Even though, I will

 When she looked at me and said, “don’t worry, the Lord will provide” I wanted to scream
Yeah, sure, the Lord’s going to provide. I know that. I know he’ll come through, I know his will will prevail. I get all that. Blah blah blah 
But what about right now? But what about how I’m feeling, I'm just supposed to stuff all this and act like it doesn’t exist. Am I just supposed to push these emotions down and become a robot that God’s going to provide so nothing bothers me.
Sister, I don’t think that’s it. Matter of fact I know it's not. I don’t think God gave us emotions to stuff them, to act like they don’t exist.
When I look back and see the Lord’s hand in my life, it never looks like what I expected it to look like. Reality is, we aren’t  promised that things are gonna work out how we want them to. We aren’t promised the husband, we are promised the family, we aren't promised the job or the promotion or the financial security.
So what do we do with that? What do we do when we don’t get what we want, when it looks like everybody else is getting what we hope for and what we dream for, but just hold on 🙄, the Lord’s gonna provide, right? 
I’m not saying this to be sacrilegious, I’m not even saying this to doubt that God really is in control. I’m writing to you today so that you know you’re not alone. You’re not alone in questioning, you’re not alone in losing hope sometimes, you’re not alone in wondering if things are ever really gonna work out for you
That doesn’t mean we lose hope, that doesn’t mean we quit wanting either. 

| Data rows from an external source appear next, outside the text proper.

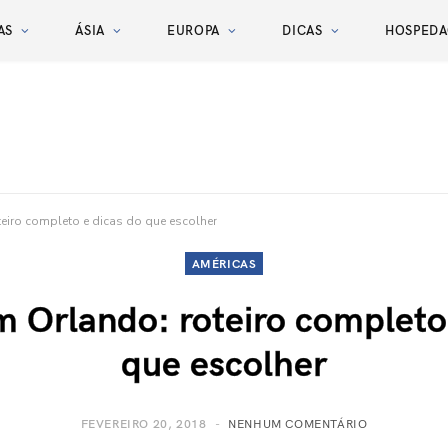
AS
ÁSIA
EUROPA
DICAS
HOSPED
eiro completo e dicas do que escolher
AMÉRICAS
 Orlando: roteiro completo
que escolher
FEVEREIRO 20, 2018
NENHUM COMENTÁRIO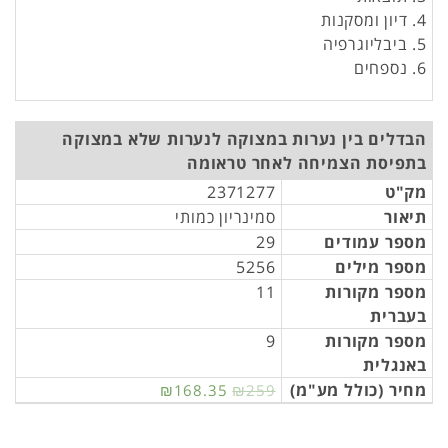
4. דיון ומסקנות
5. ביבליוגרפיה
6. נספחים
הבדלים בין נערות במצוקה לנערות שלא במצוקה
בתפיסת הצמיחה לאחר טראומה
מק"ט
2371277
תיאור
סמינריון כמותי
מספר עמודים
29
מספר מילים
5256
מספר מקורות
11
בעברית
מספר מקורות
9
באנגלית
מחיר (כולל מע"מ)
₪168.35
₪259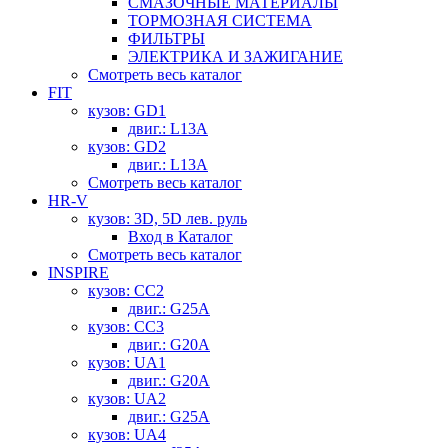
СМАЗОЧНЫЕ МАТЕРИАЛЫ
ТОРМОЗНАЯ СИСТЕМА
ФИЛЬТРЫ
ЭЛЕКТРИКА И ЗАЖИГАНИЕ
Смотреть весь каталог
FIT
кузов: GD1
двиг.: L13A
кузов: GD2
двиг.: L13A
Смотреть весь каталог
HR-V
кузов: 3D, 5D лев. руль
Вход в Каталог
Смотреть весь каталог
INSPIRE
кузов: CC2
двиг.: G25A
кузов: CC3
двиг.: G20A
кузов: UA1
двиг.: G20A
кузов: UA2
двиг.: G25A
кузов: UA4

That means that we put our hope in Jesus! He never promised we would get what we want or that it would all be easy but he did promise that he would be with us through it all. That we would go to him with our sadness, our grief, our disappointments.
I don’t think being a Christian means we walk around all smiles like everything is sunshine and rainbows all day long 
I think, being a follower of Jesus, means were real, but even in our sorrow, even in our sadness, we have hope that the Lord’s plans will prevail. 

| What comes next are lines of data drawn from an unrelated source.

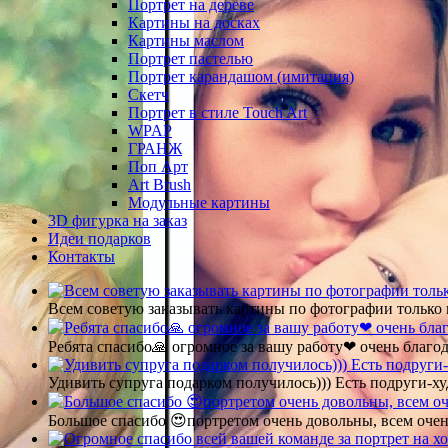
Портрет на дереве
Картины на досках
Картины маслом
Портрет пастелью
Портрет карандашом (имитация)
Скетч
Портрет в стиле Touch Art
WPAP
ГРАНЖ
Поп Арт
Art Brush
Модульные картины
3D фигурка на заказ
Идеи подарков
Контакты
Всем советую заказывать картины по фотографии только 
Ребята спасибо🙏 огромное за вашу работу❤ очень благод
Удивить супруга подарком получилось))) Есть подруги-х
Большое спасибо 😍портретом очень довольны, всем очен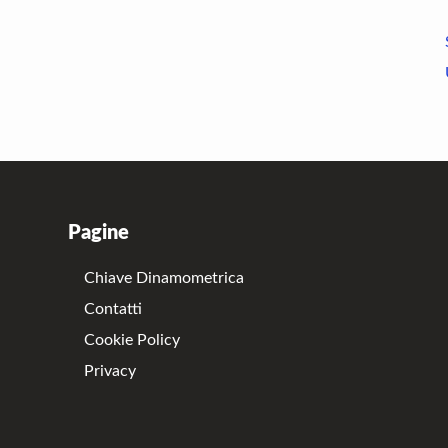
Pagine
Chiave Dinamometrica
Contatti
Cookie Policy
Privacy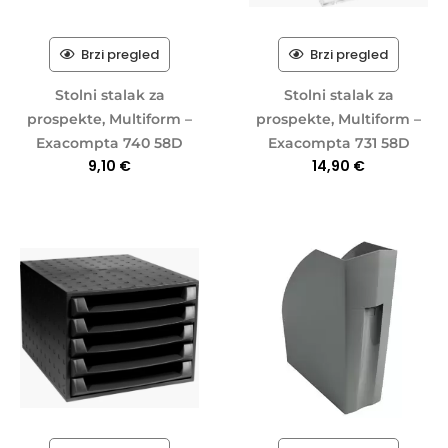
Brzi pregled
Brzi pregled
Stolni stalak za
Stolni stalak za
prospekte, Multiform –
prospekte, Multiform –
Exacompta 740 58D
Exacompta 731 58D
9,10
€
14,90
€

We remind ourselves of what is true, true about us, true about God, and we trust that his ways are better than ours and that he is with us even when it’s hard, even when it hurts even when it doesn’t feel good. 
Oh friend, I so wish I could  tell you that everything is gonna work out exactly how you want it to. That you’re going to get all your hopes and dreams and desires… But I can't. I want to be at a place where I want his will more than my own, I’m not always there, actually most of the time I’m selfish and want what I want.
I am reminded of Habakkuk 3:17-1 
17 Though the fig tree does not bud
    and there are no grapes on the vines,
though the olive crop fails
    and the fields produce no food,
though there are no sheep in the pen
    and no cattle in the stalls,
18 yet I will rejoice in the Lord,
    I will be joyful in God my Savior.
19 The Sovereign Lord is my strength;
    he makes my feet like the feet of a deer,
    he enables me to tread on the heights.
So know today that even if things look like they are crumbling in front of you that he is with you though it all.